══ Task inputs ══

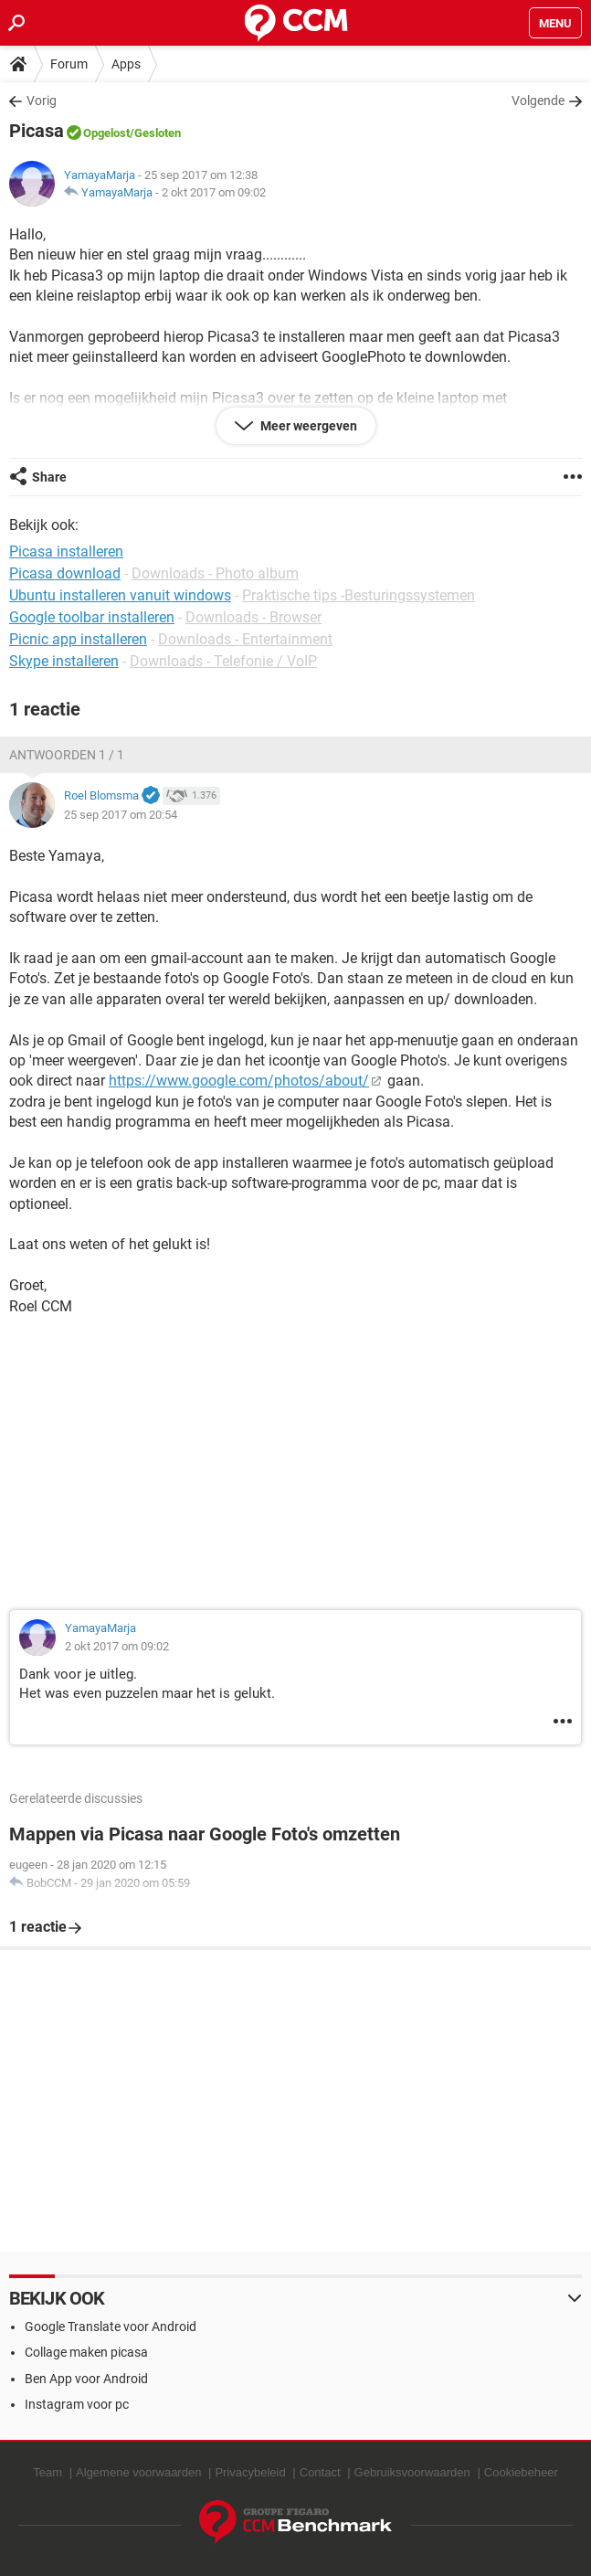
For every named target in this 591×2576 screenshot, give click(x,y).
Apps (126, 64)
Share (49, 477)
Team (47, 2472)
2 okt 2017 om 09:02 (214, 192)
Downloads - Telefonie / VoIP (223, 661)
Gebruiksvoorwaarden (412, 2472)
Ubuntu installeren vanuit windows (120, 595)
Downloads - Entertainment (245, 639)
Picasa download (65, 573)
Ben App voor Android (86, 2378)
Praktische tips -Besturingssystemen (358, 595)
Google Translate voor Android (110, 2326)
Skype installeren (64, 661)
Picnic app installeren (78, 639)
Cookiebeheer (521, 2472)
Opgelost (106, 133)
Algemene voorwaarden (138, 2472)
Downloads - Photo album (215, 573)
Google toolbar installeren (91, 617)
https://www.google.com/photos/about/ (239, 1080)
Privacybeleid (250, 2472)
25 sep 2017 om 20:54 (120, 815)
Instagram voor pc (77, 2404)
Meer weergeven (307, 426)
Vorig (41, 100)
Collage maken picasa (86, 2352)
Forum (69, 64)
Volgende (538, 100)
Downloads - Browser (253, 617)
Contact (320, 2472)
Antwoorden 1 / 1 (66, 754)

═══
══ Task inputs ══

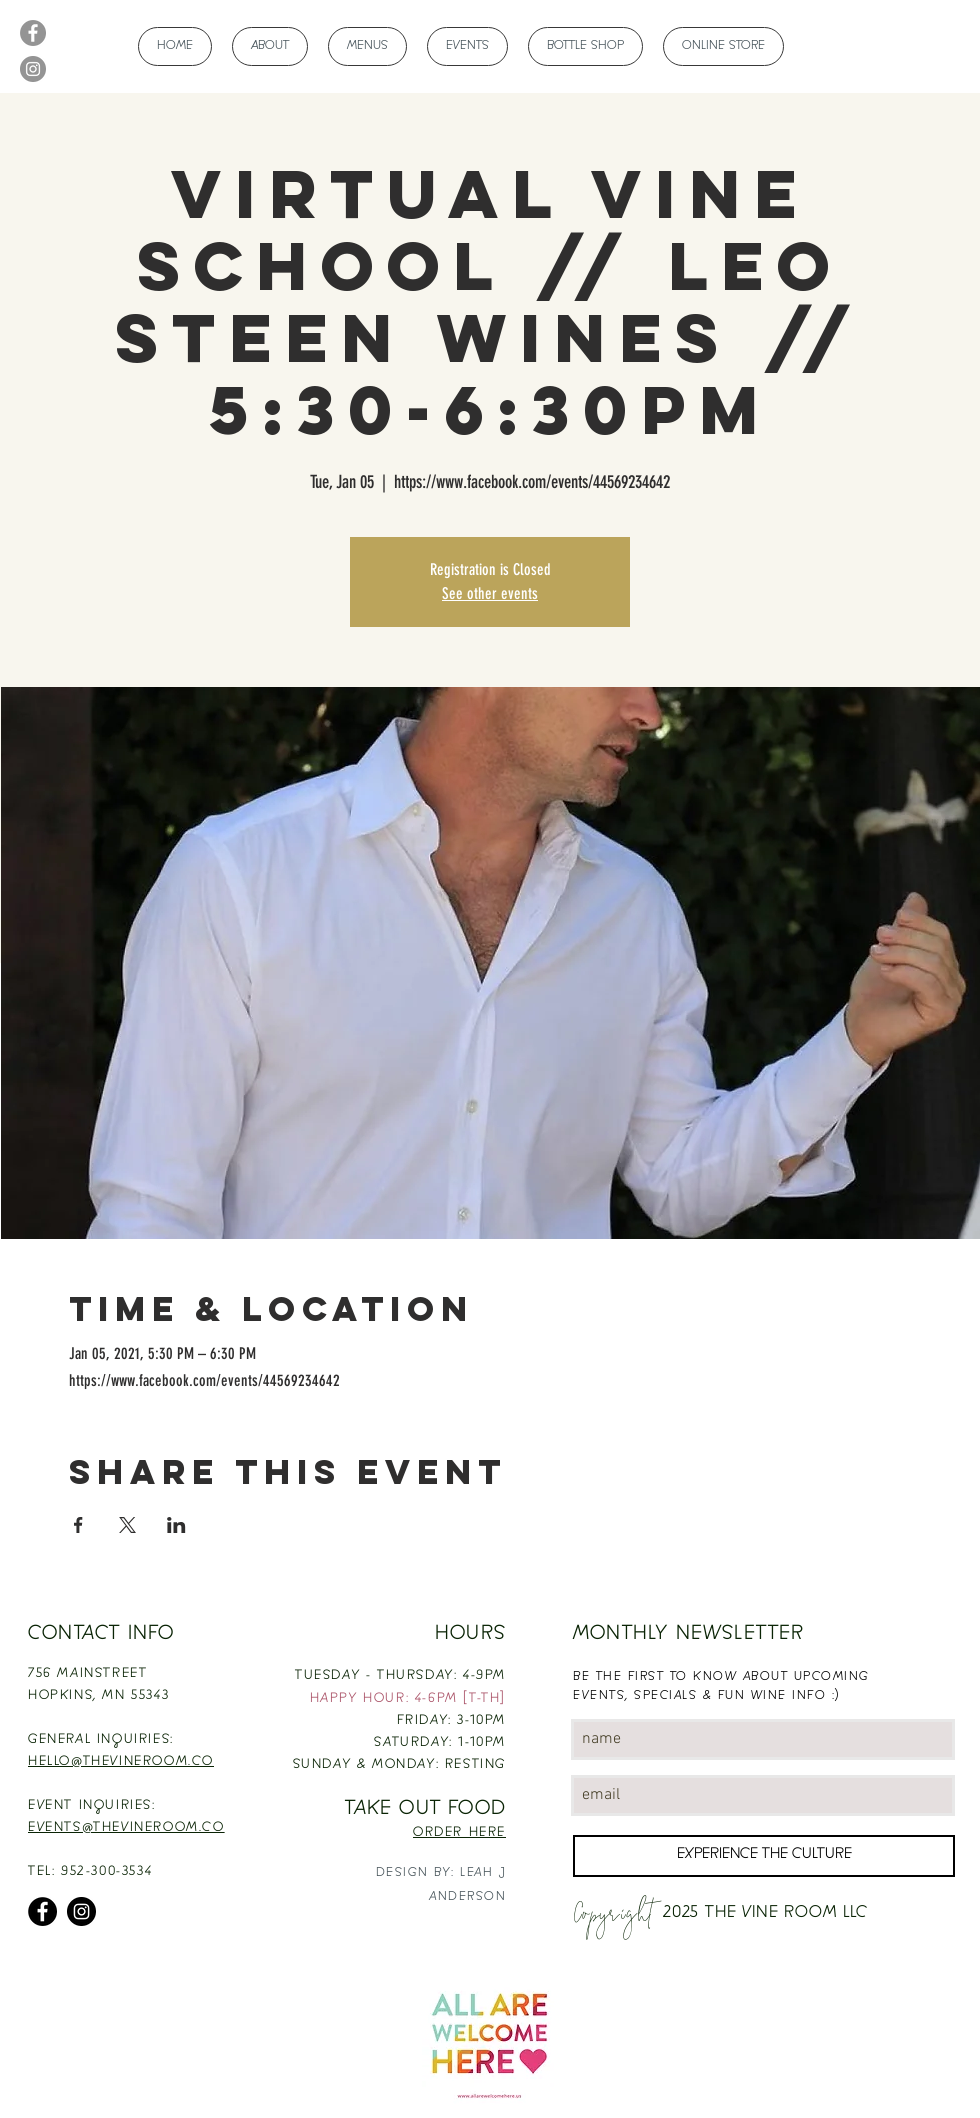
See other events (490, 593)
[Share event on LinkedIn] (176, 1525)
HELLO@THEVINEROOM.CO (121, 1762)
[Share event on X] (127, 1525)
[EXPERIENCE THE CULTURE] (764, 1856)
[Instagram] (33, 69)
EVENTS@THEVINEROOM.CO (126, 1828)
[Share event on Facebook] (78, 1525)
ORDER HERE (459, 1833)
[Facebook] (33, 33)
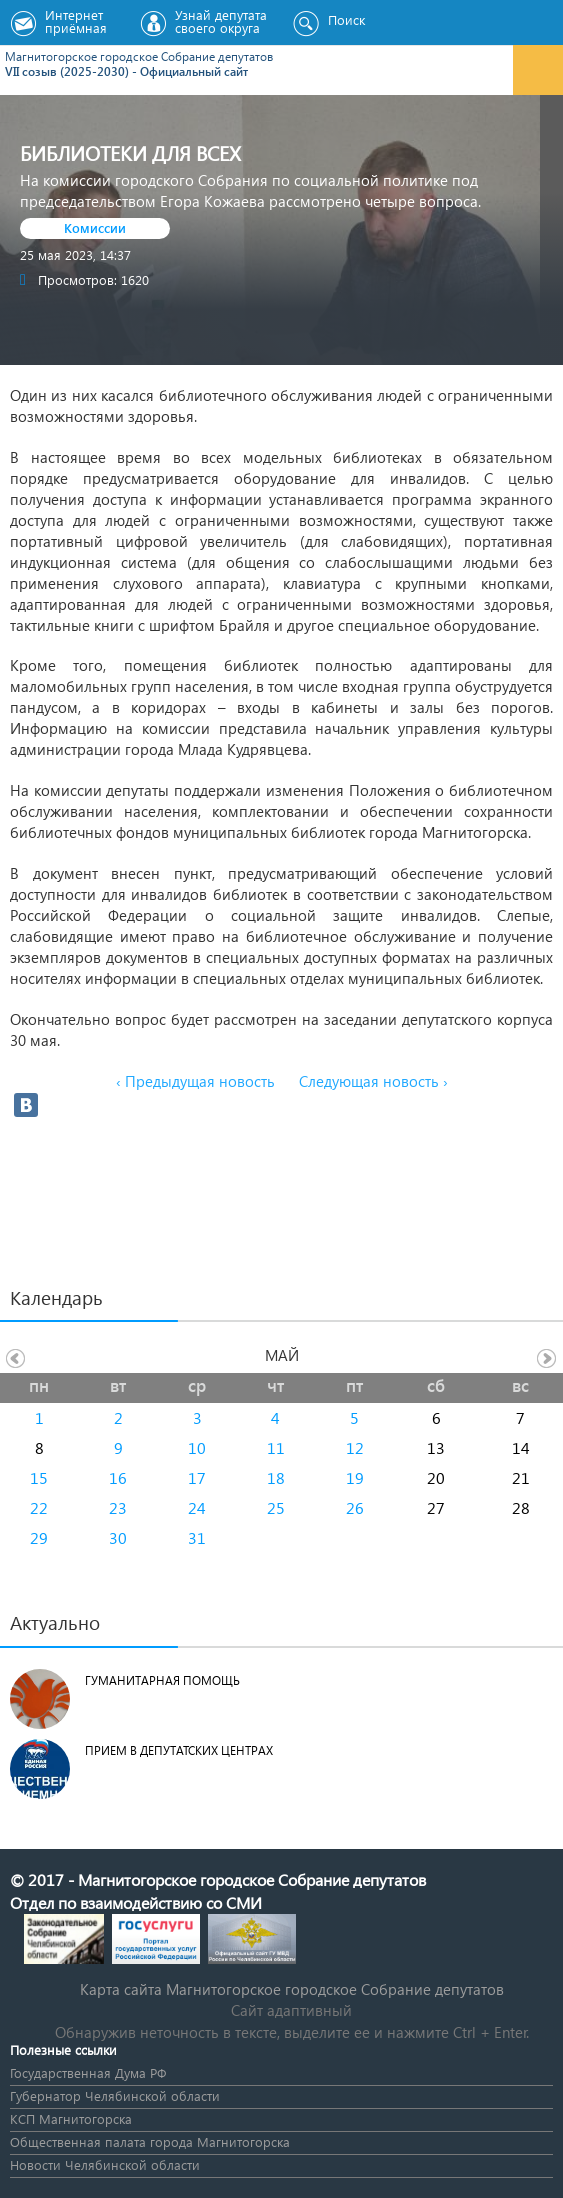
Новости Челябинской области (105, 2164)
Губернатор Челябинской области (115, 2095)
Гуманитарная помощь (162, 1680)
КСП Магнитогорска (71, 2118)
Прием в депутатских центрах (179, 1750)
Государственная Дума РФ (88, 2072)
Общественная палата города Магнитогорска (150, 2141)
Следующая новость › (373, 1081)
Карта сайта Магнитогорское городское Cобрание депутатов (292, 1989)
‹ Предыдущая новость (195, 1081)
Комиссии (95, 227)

═══

[Task description] For this exercise, output exactly the lines above from the line with "Share (49, 477)" to the line with "Antwoorden 1 / 1 (66, 754)", counting both, and leave out the rest.

[Reply]
Share (49, 477)
Team (47, 2472)
2 okt 2017 om 09:02 (214, 192)
Downloads - Telefonie / VoIP (223, 661)
Gebruiksvoorwaarden (412, 2472)
Ubuntu installeren vanuit windows (120, 595)
Downloads - Entertainment (245, 639)
Picasa download (65, 573)
Ben App voor Android (86, 2378)
Praktische tips -Besturingssystemen (358, 595)
Google Translate voor Android (110, 2326)
Skype installeren (64, 661)
Picnic app installeren (78, 639)
Cookiebeheer (521, 2472)
Opgelost (106, 133)
Algemene voorwaarden (138, 2472)
Downloads - Photo album (215, 573)
Google toolbar installeren (91, 617)
https://www.google.com/photos/about/ (239, 1080)
Privacybeleid (250, 2472)
25 sep 2017 om 20:54 (120, 815)
Instagram voor pc (77, 2404)
Meer weergeven (307, 426)
Vorig (41, 100)
Collage maken picasa (86, 2352)
Forum (69, 64)
Volgende (538, 100)
Downloads - Browser (253, 617)
Contact (320, 2472)
Antwoorden 1 / 1 (66, 754)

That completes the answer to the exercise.